STUDY MATERIAL section start
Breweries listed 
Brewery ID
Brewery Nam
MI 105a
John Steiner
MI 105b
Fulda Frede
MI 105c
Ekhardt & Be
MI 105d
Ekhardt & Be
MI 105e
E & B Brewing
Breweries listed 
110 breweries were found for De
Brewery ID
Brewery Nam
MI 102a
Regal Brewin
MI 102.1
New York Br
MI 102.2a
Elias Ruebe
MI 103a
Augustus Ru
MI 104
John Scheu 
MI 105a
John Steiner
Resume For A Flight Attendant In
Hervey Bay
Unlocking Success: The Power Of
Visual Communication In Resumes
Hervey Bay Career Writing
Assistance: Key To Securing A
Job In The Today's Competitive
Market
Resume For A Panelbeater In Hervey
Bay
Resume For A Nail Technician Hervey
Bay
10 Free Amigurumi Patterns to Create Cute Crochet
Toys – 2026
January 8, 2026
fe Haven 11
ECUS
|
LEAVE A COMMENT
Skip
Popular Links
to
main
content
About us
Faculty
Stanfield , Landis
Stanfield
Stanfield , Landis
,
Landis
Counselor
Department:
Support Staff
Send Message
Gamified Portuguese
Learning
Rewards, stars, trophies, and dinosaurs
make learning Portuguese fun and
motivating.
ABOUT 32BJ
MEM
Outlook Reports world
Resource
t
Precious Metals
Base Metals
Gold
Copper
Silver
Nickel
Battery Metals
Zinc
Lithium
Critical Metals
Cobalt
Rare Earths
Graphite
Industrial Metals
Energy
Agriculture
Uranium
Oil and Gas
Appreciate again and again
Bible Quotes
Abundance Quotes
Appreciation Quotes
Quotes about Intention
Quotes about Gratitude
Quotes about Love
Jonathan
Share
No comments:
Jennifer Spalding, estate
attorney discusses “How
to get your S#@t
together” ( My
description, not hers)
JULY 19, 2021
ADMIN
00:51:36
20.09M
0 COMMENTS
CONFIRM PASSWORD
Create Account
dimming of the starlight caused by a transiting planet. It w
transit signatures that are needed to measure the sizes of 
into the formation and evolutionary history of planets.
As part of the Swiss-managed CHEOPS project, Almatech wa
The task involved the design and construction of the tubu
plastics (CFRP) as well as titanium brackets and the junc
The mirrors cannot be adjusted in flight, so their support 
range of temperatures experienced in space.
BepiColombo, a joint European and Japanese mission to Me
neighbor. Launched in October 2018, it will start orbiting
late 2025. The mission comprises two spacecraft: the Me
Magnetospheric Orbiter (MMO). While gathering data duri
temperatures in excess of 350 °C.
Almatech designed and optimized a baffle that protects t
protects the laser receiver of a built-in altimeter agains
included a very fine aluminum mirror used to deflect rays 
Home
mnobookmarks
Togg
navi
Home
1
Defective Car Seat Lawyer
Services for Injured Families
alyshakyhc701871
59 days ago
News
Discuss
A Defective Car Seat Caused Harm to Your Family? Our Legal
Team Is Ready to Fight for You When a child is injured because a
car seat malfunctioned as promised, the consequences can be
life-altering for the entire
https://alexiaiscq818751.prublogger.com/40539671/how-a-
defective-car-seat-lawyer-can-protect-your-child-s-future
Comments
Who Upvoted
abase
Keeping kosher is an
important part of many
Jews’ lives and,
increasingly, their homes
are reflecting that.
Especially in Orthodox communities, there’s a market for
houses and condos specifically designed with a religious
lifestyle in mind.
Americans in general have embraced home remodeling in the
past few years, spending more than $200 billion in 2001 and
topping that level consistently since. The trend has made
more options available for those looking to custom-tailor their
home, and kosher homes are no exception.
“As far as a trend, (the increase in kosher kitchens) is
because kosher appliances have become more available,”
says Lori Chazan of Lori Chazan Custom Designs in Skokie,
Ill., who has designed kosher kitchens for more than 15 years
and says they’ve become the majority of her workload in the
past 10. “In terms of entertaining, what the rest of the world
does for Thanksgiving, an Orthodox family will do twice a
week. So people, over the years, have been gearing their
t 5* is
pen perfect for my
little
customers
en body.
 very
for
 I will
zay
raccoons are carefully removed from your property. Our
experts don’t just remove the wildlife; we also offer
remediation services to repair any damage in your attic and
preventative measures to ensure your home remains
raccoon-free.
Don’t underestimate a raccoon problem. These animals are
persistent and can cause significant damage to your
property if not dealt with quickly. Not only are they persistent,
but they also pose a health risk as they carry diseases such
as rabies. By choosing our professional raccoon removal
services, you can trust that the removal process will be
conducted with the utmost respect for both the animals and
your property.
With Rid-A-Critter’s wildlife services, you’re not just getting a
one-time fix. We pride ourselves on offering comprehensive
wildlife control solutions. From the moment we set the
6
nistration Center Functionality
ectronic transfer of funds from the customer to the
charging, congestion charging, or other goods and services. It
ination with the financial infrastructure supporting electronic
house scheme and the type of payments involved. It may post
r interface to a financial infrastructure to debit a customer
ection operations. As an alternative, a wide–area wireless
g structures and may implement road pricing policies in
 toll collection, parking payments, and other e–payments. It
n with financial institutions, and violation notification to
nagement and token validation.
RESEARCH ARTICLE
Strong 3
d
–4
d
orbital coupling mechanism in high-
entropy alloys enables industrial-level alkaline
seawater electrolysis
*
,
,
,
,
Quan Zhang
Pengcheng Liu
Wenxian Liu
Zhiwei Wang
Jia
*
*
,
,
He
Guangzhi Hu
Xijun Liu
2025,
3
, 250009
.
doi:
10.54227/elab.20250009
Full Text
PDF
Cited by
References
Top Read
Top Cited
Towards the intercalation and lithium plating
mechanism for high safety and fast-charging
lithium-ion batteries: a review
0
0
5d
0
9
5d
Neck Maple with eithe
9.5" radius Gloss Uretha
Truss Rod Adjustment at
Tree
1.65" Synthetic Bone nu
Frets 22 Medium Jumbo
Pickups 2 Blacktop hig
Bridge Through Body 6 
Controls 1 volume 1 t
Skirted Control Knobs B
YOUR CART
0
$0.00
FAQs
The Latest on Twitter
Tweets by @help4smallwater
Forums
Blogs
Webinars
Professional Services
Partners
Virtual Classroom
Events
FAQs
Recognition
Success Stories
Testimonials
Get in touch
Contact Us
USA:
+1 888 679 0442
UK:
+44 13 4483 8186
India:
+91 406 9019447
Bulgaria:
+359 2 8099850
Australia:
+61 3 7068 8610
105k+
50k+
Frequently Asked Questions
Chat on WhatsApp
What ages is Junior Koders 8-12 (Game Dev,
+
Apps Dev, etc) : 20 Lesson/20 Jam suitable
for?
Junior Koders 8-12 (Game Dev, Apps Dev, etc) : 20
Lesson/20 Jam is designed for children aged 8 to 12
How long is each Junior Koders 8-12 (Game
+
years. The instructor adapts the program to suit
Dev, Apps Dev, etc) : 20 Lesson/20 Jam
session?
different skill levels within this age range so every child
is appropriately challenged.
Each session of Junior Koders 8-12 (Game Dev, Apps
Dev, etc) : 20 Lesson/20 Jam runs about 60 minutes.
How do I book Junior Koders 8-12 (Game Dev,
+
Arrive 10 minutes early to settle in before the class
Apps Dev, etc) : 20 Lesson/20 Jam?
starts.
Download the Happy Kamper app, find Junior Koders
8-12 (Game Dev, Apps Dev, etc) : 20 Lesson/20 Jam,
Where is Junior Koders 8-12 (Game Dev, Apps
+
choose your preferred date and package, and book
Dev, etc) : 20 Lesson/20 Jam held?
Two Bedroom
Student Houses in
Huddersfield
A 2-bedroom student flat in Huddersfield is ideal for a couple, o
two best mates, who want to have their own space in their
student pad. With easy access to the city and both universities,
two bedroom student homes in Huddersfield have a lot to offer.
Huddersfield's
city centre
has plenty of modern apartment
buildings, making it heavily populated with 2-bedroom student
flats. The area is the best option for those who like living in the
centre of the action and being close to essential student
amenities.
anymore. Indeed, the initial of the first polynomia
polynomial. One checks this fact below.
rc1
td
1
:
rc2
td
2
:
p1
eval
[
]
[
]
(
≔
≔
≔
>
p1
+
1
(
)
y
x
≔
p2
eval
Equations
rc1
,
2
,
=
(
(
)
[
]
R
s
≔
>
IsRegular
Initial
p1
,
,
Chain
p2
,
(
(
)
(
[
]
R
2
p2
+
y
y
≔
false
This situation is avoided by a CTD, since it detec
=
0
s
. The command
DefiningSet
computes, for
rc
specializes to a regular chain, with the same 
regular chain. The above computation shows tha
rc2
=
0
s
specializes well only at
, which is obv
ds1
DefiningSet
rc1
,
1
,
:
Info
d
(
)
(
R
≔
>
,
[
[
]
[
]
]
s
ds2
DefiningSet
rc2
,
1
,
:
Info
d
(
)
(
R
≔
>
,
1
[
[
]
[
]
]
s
STUDY MATERIAL section end
Give back every line from the beginning of the records through the line holding "Hervey Bay Career Writing", exactly as it reads, and leave out the rest.

Breweries listed 
Brewery ID
Brewery Nam
MI 105a
John Steiner
MI 105b
Fulda Frede
MI 105c
Ekhardt & Be
MI 105d
Ekhardt & Be
MI 105e
E & B Brewing
Breweries listed 
110 breweries were found for De
Brewery ID
Brewery Nam
MI 102a
Regal Brewin
MI 102.1
New York Br
MI 102.2a
Elias Ruebe
MI 103a
Augustus Ru
MI 104
John Scheu 
MI 105a
John Steiner
Resume For A Flight Attendant In
Hervey Bay
Unlocking Success: The Power Of
Visual Communication In Resumes
Hervey Bay Career Writing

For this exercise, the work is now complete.